Figure 3 The effect of BSR on the UAER of db/db DN mice (mg/24 hours). The animals were divided into six groups (n = 25): control group (db/m), model group (db/db-m), positive group (db/db-me) and high BSR (db/db-hd), Medium (db/db-md) and low (db/db-ld) dose groups. The data are shown as mean ± SD.

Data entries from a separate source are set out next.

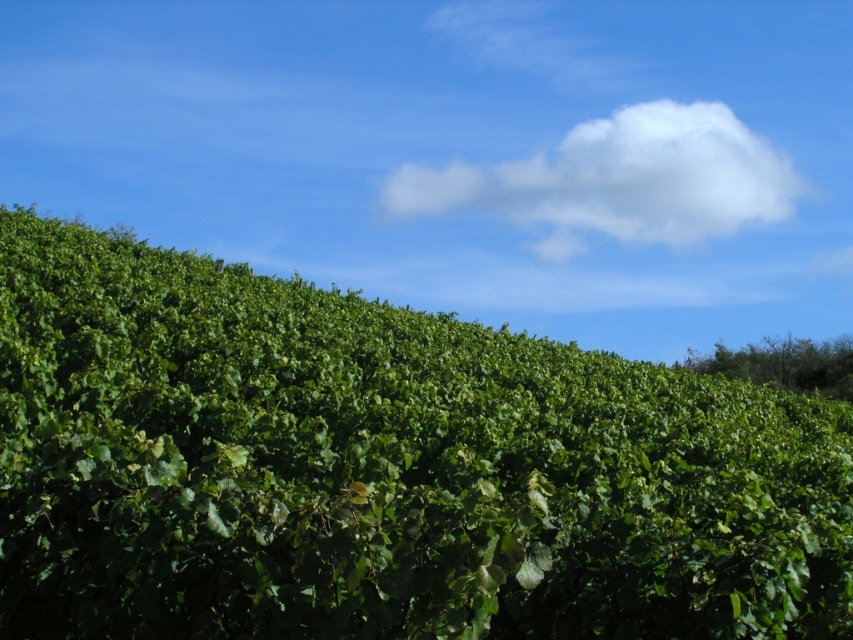 Is point (51, 365) closer to camera compared to point (641, 202)?

Yes, it is in front of point (641, 202).

Which of these two, green leafy hedge at center or white fluffy cloud at upper center, stands taller?

white fluffy cloud at upper center is taller.

Is point (106, 536) behind point (590, 170)?

No, (106, 536) is closer to viewer.

Image resolution: width=853 pixels, height=640 pixels. I want to click on green leafy hedge at center, so click(x=381, y=468). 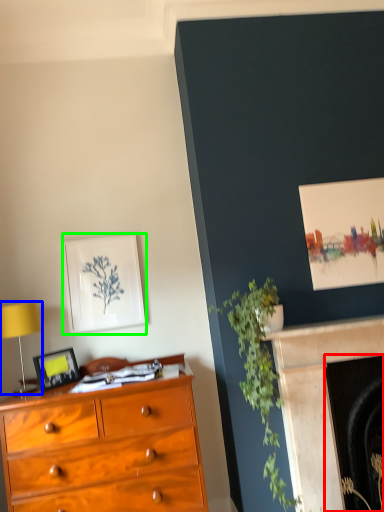 Question: Which object is positioned farthest from fireplace (highlighted by a red box)? Select from table lamp (highlighted by a blue box) and picture frame (highlighted by a green box).

Choices:
 (A) table lamp
 (B) picture frame

Answer: (A) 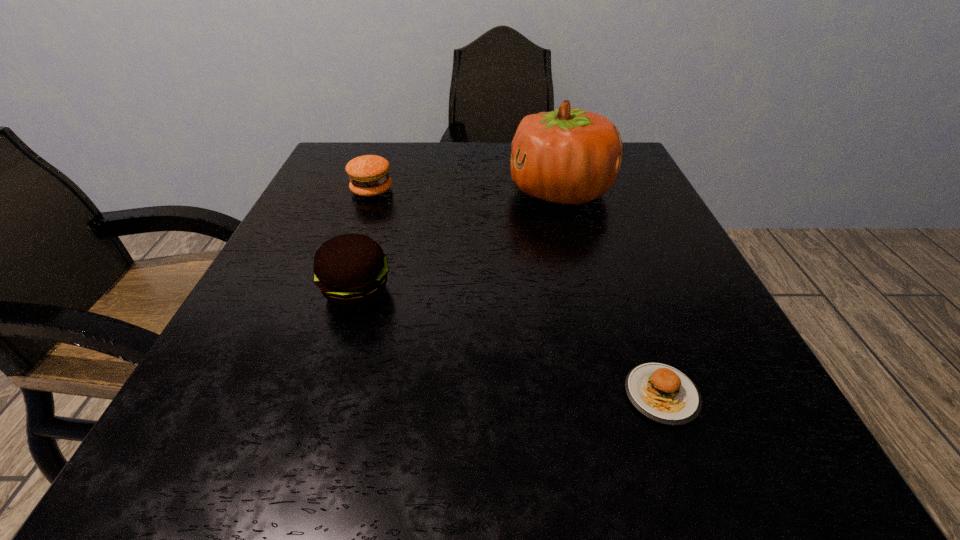 Identify the location of free space located on the right of the third shortest object. This screenshot has width=960, height=540. (584, 291).

This screenshot has height=540, width=960. Identify the location of vacant region located on the front of the second shortest food. (361, 220).

The image size is (960, 540). Find the location of `free point located on the left of the nearest object`. free point located on the left of the nearest object is located at coordinates (376, 395).

Find the location of `pumpkin located in the far edge section of the desktop`. pumpkin located in the far edge section of the desktop is located at coordinates (570, 156).

The height and width of the screenshot is (540, 960). Identify the location of patty present at the far edge. (368, 174).

Identify the location of object present at the near edge. (662, 393).

Where is `pumpkin located at the right edge`? Image resolution: width=960 pixels, height=540 pixels. pumpkin located at the right edge is located at coordinates (570, 156).

Where is `food present at the right edge`? food present at the right edge is located at coordinates (662, 393).

Image resolution: width=960 pixels, height=540 pixels. Identify the location of object situated at the far left corner. (368, 174).

Locate an element on the screen. This screenshot has width=960, height=540. object that is at the far right corner is located at coordinates (570, 156). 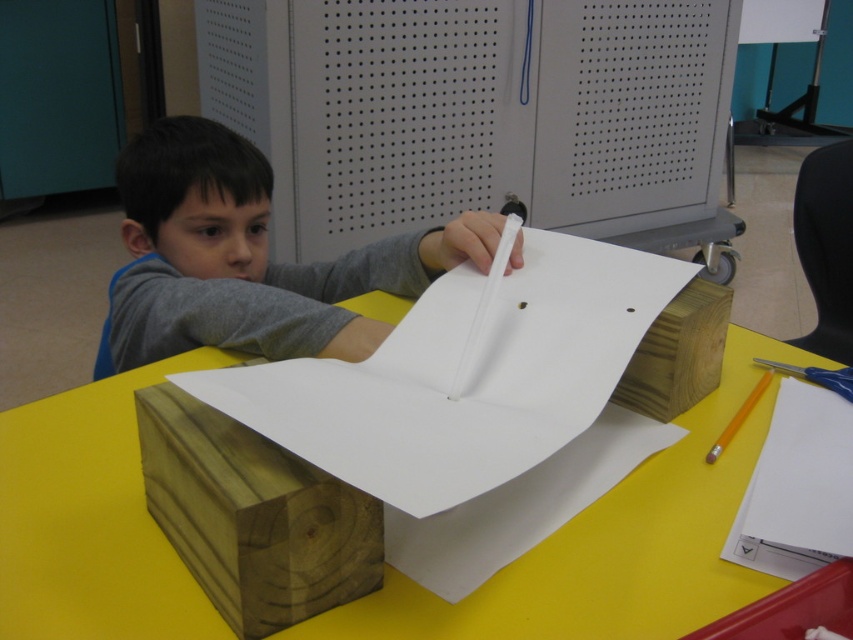 The boy is trying to place the yellow matte pencil at center on top of the white paper at center. Will the pencil fit entirely on the paper without hanging off the edges?

The white paper at center is wider than the yellow matte pencil at center, so the pencil will fit entirely on the paper without hanging off the edges.

You are a parent observing your child at a crafting table. You notice two points on the table where the boy is working. The first point is at coordinates point (x=467, y=68) and the second is at point (x=735, y=419). Which point is closer to you?

Point (x=467, y=68) is closer to you because it is further to the viewer than point (x=735, y=419).

You are a student trying to decide where to place your new backpack. You have two options on the image provided. Which object, the gray perforated locker at upper center or the gray matte shirt at upper left, is taller and would provide more vertical storage space?

The gray perforated locker at upper center has a greater height compared to the gray matte shirt at upper left, so it would provide more vertical storage space. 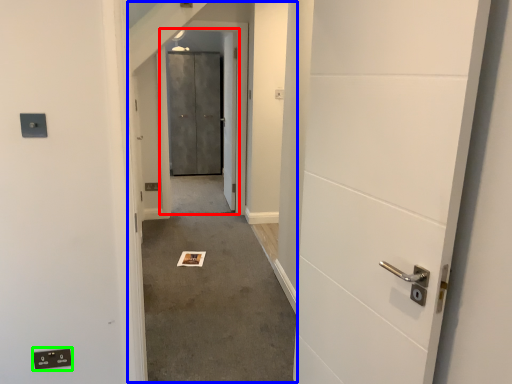 Question: Estimate the real-world distances between objects in this image. Which object is closer to elevator door (highlighted by a red box), corridor (highlighted by a blue box) or electric outlet (highlighted by a green box)?

Choices:
 (A) corridor
 (B) electric outlet

Answer: (A)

The blood urea nitrogen (Figure 4) and serum creatinine (Figure 5) levels of the db/m group did not change significantly during the feeding process (P>0.05), while the db/db-m group could be significantly increased during feeding. Week 12 (P <0.01). Treatment with positive drugs and 3 doses of BSR can significantly improve the elevated levels of blood urea nitrogen and serum creatinine in db/db mice (all P <0.01). It is worth noting that compared with the db/db-me group, animals in the db/db-hd group and db/db-md group have lower levels of these two indicators (P <0.01), indicating a significant improvement in high doses And the effect of medium-dose BSR on renal function. Figure 4 The effect of BSR on the blood urea nitrogen level in db/db DN mice (mg/24-hour). The animals were divided into six groups (n = 25): control group (db/m), model group (db/db-m), positive group (db/db-me) and high BSR (db/db-hd), Medium (db/db-md) and low (db/db-ld) dose groups. The data are shown as mean ± SD. Figure 5 The effect of BSR on the serum creatinine level of db/db DN mice (mg/24-hour). The animals were divided into six groups (n = 25): control group (db/m), model group (db/db-m), positive group (db/db-me) and high BSR (db/db-hd), Medium (db/db-md) and low (db/db-ld) dose groups. The data are shown as mean ± SD.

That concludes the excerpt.